William shook his head sadly. In the end, Giles had done all the saving, had led them up that interminable staircase and out into freedom, William all the time anticipating the following tread of Hilario Frosticos, of his face materializing in the blackness ahead. William wondered what it was Frosticos had seen during the melee, what it was Frosticos understood to have happened. Had he felt himself being eaten alive by crabs? William shuddered. It wouldn’t make him a happy Frosticos if he had. Perhaps he had drowned. But William knew he hadn’t. It would be too convenient. Things were never that simple.
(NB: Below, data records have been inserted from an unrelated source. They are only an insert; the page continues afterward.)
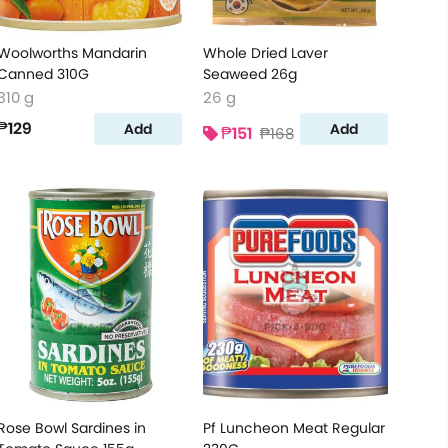
Woolworths Mandarin
Whole Dried Laver
Canned 310G
Seaweed 26g
310 g
26 g
₱129
Add
Add
₱151
₱168
Rose Bowl Sardines in
Pf Luncheon Meat Regular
And he had an uneasy feeling along his spine — something that stirred that black marble of guilt and doubt and fear within him — that was as instinctive and undeniable as the certainty that possessed the Chinese pigs, that prompted them into fearful restlessness and sent them snuffling around their cages in search of an exit which, if found, would lead in a wild, terrified rush off the edge of a cliff of self-destruction.